Fully costumed, down to red athletic shoes, Kirschner emerged from the depths just as the National Anthem ended, in time for the introduction of the players and the booing of the coach.
Working the crowd like an Arkansas politician at a catfish fry, Kirschner quickly began his own special brand of, well, bullshtick: shaking hands with adults, escorting young children around by the hand, signing autographs, posing for photos, bumming popcorn, pulling a pigtail, accepting a kiss on the nose, applauding a Michael Jordan double-pump, waving his hands as New Jersey`s Darryl Dawkins attempted a pair of free throws (he missed both) and keeping a discreet distance from a member of the halftime-entertainment team, a police-canine-unit German shepherd (no harm, no growl).

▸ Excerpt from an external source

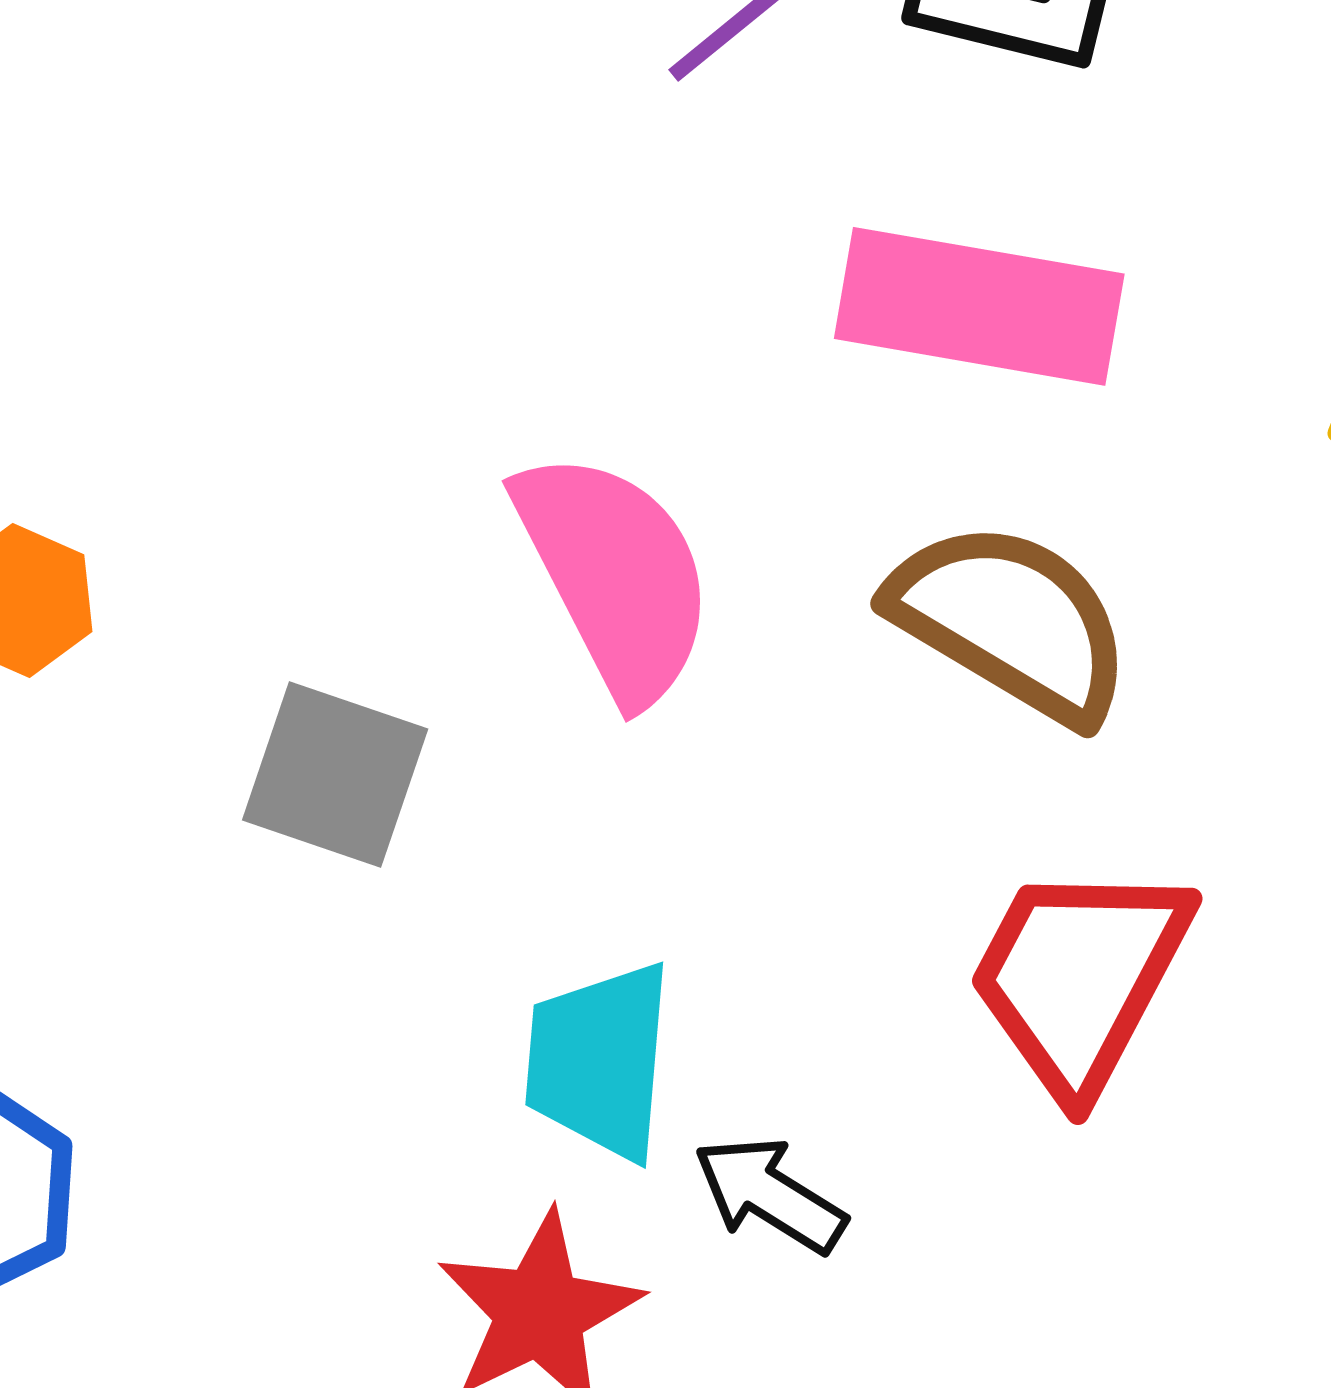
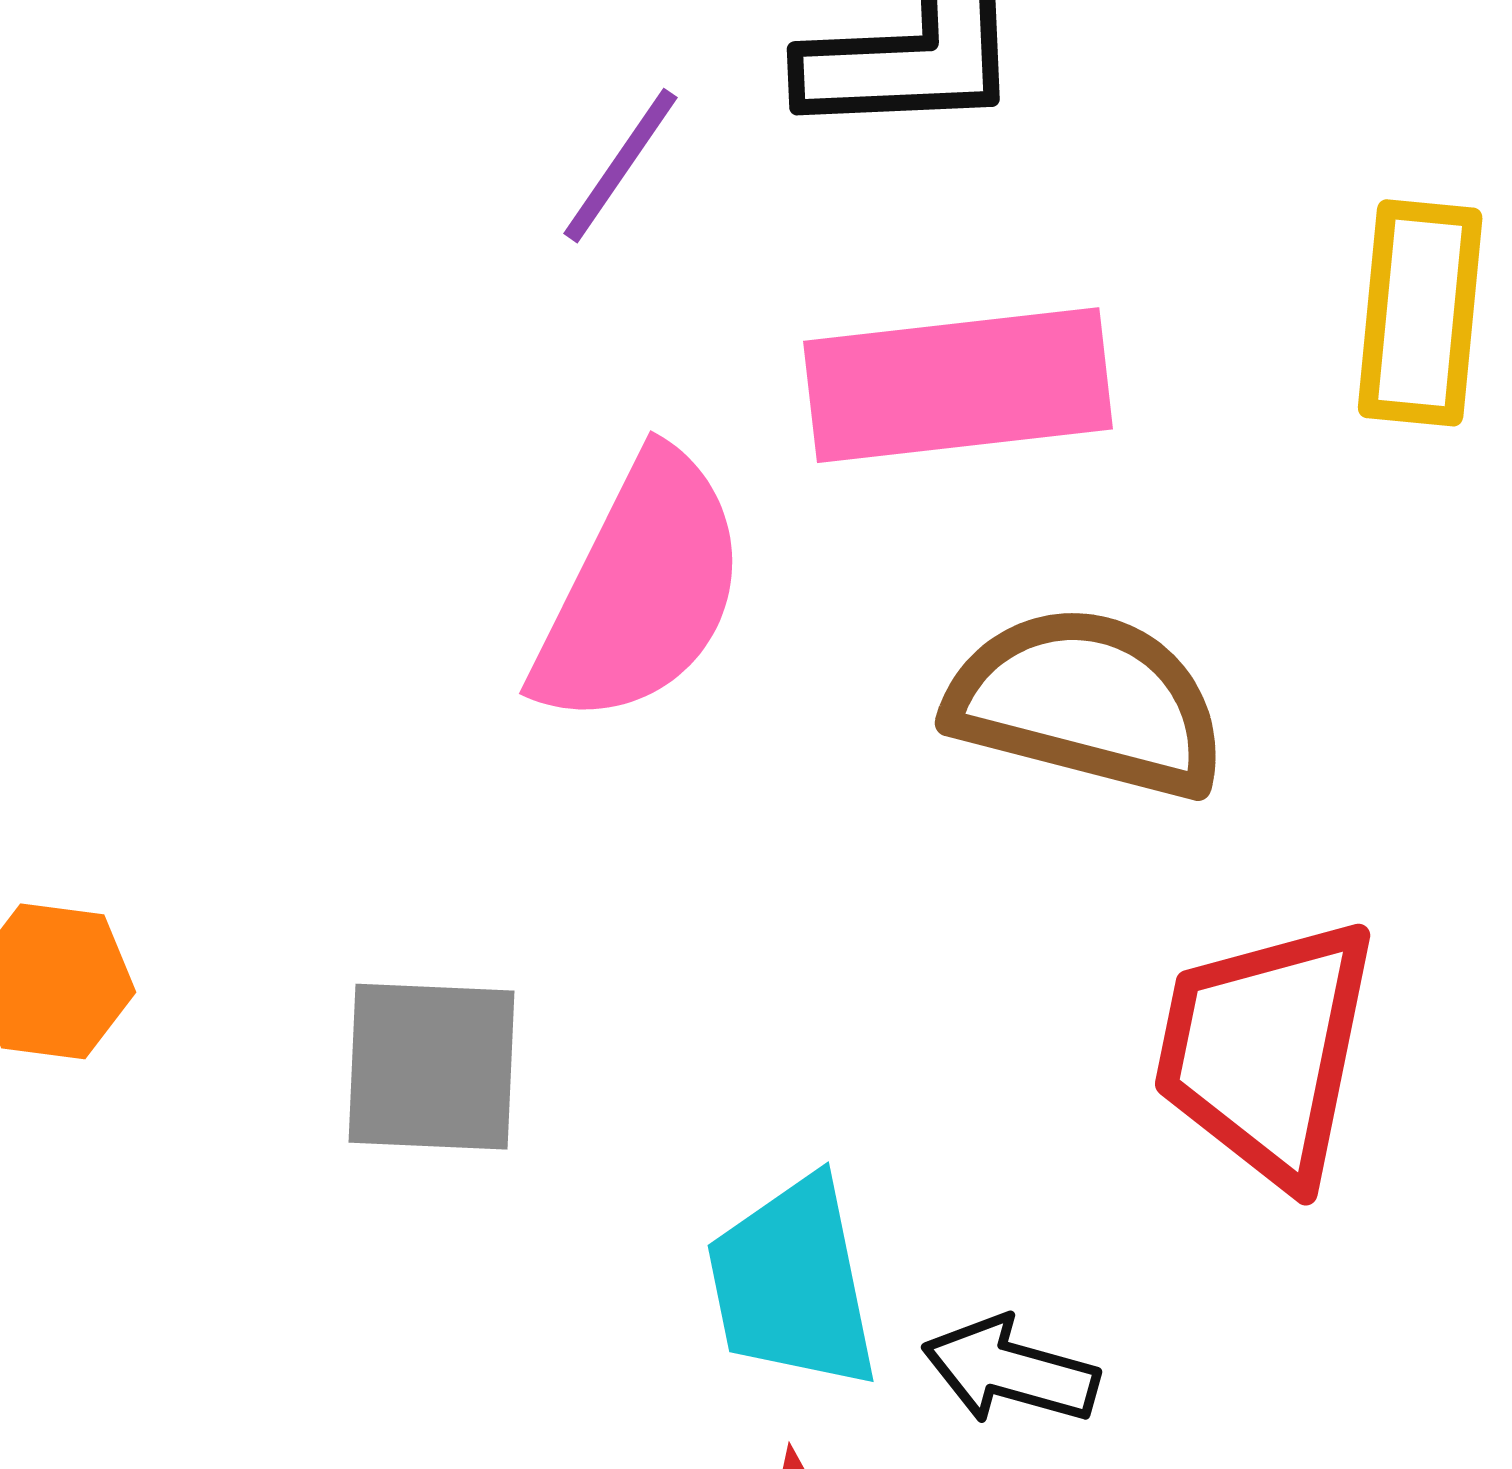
pink semicircle: (615, 575) -> (641, 590), moved, turned 70

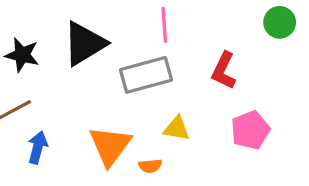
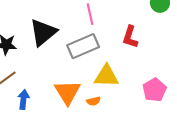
yellow triangle: (177, 128) -> (106, 76), size x1.5
pink pentagon: (250, 130) -> (154, 90), moved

After the game, a turgid affair–Bulls 108, Nets 94–he took a shower and changed back into mufti.
”I was told tonight that the visiting teams don`t like it when I wave as they`re shooting free throws. They said it`s not good sportsmanship. I told them, `That`s funny. Here you have grown men cursing each other out, throwing elbows, and they`re talking to me about sportsmanship.` ”
He was never a big fan when he was offered the Benny job, he admits one late afternoon while seated at a table at Sam & Hy`s, as customers drop by to shmooze about a variety of topics, most notably, their health.
”I mean, I like the game, but what I do out there is an expression of me and doesn`t reflect a great affection for basketball. While I respect the players, I don`t idolize them. To some degree, I even steer clear of them. But I want them to win. This whole year, mainly because of Michael Jordan, has been a lot of fun. Believe me, when you have 500 people in the house, it isn`t fun.”
He had taken over as the mascot in 1976-77, replacing, one of his friends recalls, ”a volcanic Benny the Bull who was always getting technical fouls called on him. The management decided they would rather have someone to baby- sit for the kids, someone who internalized it all. They wanted, in effect, a Talmudic bull.”
Two years earlier, Kirschner and his wife were taken to a game by Irwin Mandel, then the club`s comptroller.
”Benny the Bull walked by and was goofing around, and I said, `Gee, Irwin, it would be a lot of fun to do that.` We never discussed it again until the day my phone rang and Irwin told me the position was open. I called my wife and said, `You won`t believe this.` She said, `Well, it`s a big commitment. You really want to do it?` I said, `Yep.` And that was it.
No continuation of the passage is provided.